The Hammond Expression Pedal – EQ properties

The Hammond expression pedal seems to be a mystery to many players, especially those that are more used to playing on clone wheels, even though at least some of these model the original Hammond expression pedal behavior very closely. Many people seem to think that the expression pedal on a Hammond is only used to control the volume of the organ, but this is only part of its function, it also acts as a (passive, non-linear) equalizer (EQ). When the volume is low, higher frequencies are much more attenuated (reduced) than lower ones, leading to a much bass-heavy sound and less pronounced highs. The reverse is true when the expression pedal is put to full throttle (loudest volume), which results in a much brighter sound with relatively reduced bass content.

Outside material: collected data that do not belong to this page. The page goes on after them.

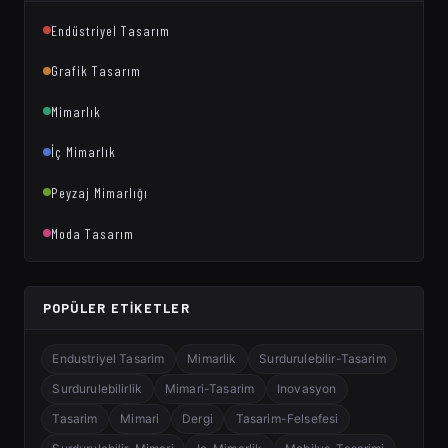
Endüstriyel Tasarım
Grafik Tasarım
Mimarlık
İç Mimarlık
Peyzaj Mimarlığı
Moda Tasarım
POPÜLER ETIKETLER
Endustriyel Tasarim
Mimarlik
Surdurulebilir-Tasarim
Surdurulebilirlik
Mimari-Tasarim
Inovasyon
Tasarim
Mimari
Dergi
Tasarim-Felsefesi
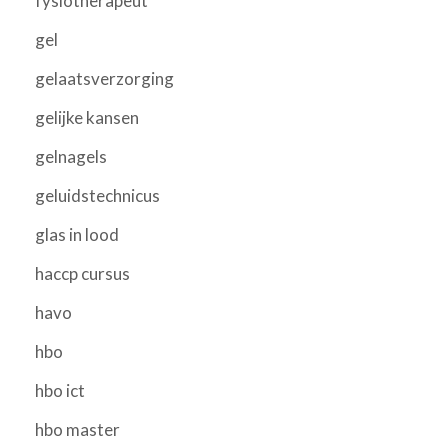
fysiotherapeut
gel
gelaatsverzorging
gelijke kansen
gelnagels
geluidstechnicus
glas in lood
haccp cursus
havo
hbo
hbo ict
hbo master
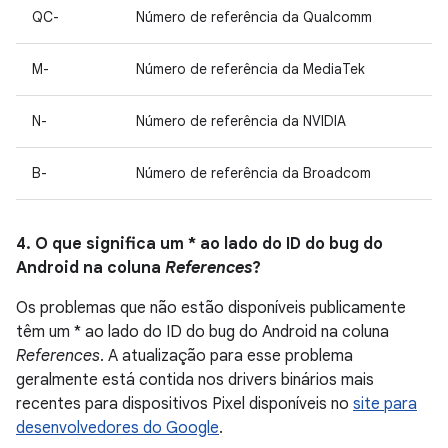
QC-
Número de referência da Qualcomm
M-
Número de referência da MediaTek
N-
Número de referência da NVIDIA
B-
Número de referência da Broadcom
4. O que significa um * ao lado do ID do bug do
Android na coluna
References
?
Os problemas que não estão disponíveis publicamente
têm um * ao lado do ID do bug do Android na coluna
References
. A atualização para esse problema
geralmente está contida nos drivers binários mais
recentes para dispositivos Pixel disponíveis no
site para
desenvolvedores do Google
.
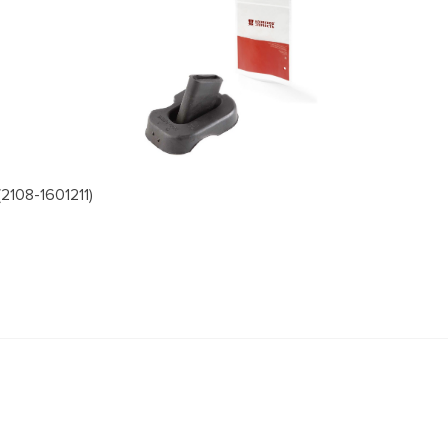
2108-1601211)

Thus, you can influence the character setting of the tone by opening or closing the expression pedal. This may lead to an undesired low volume when aiming for a more bass-heavy tone with les emphasized highs, but this can be counteracted by increasing the amplification. This may be accomplished by turning up the Leslie or other amplifier you may be using to amplify the Hammond. This may also make drive your amp into overdrive more easily, so you may need to find the right balance in the settings of the amp and the expression pedal to give you the desired tonal balance as well as a usable travel to adjust dynamics using the pedal.

Personally I like overdriving the Leslie to get a bit of growl, and this gets much easier with the Leslie on very loud, and playing the expression pedal at the low volume end, pushing the Leslie into a nice drive when increasing the volume on the expression pedal.